Asset Allocation
AQS begins with the portfolio blueprint whether for life-health or property-casualty insurers. This blueprint, developed in the context of the insurer’s liabilities, assures sufficient cash flow liquidity to meet obligations without undue reliance on market liquidity.
With the financial liquidity crisis of 2009 only recent history, it is important to recall that the stability and liquidity presumptions embedded in conventional portfolio management theories like duration management fell short; in turn, forcing liquidation in an unfavorable environment in spite of a theoretical match.
Strategic Asset Allocation
It is to this point that strategic asset allocation be performed in the context of dynamic cash flow immunization against a broad opportunity set of prospective assets with varied cash flow structures. A blueprint incorporating these structures identifies the risk-nature of modeled liabilities absent simplifying assumptions. Absent reliance on these assumptions, a dynamic cash flow match across a range of economic and interest rate scenarios evolves into a portfolio blueprint, specific as to the component securities and their structure. It is this capability of our PALM/PERM systems that identified a more robust solution for a major domestic carrier outlined in a case study.

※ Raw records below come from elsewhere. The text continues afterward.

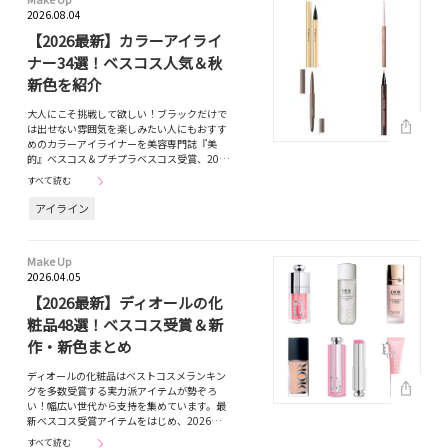
2026.08.04
【2026最新】カラーアイライ
ナー34選！ベスコス人気＆秋
新色を紹介
大人にこそ挑戦して欲しい！ブラックだけで
は出せない雰囲気を楽しみたい人にもおすす
めのカラーアイライナーを美容専門誌『美
的』ベスコス＆プチプラベスコス受賞、20…
すべて読む
アイライン
Make Up
2026.04.05
【2026最新】ディオールの化
粧品48選！ベスコス受賞＆新
作・新色まとめ
ディオールの化粧品はベストコスメランキン
グを多数受賞する実力派アイテムが勢ぞろ
い！幅広い世代から支持を集めています。最
新ベスコス受賞アイテムをはじめ、2026…
すべて読む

Given a preliminary view of the optimal portfolio structure, the systems – which run in seconds, not hours, can be constrained
Tactical Asset Allocation
With a blueprint itemizing the characteristics of securities (down to CUSIP granularity), tactical asset allocation begins. A key difference in the AQS process at this point is that the tactical allocation is not static – instead it is an opportunistic allocation based on market opportunities that behave within the strategic blueprint, client investment policy and risk tolerance.
The AQS model focuses on securities that ‘fit’ in the context of funding with emphasis on areas of opportunity at the moment of transaction.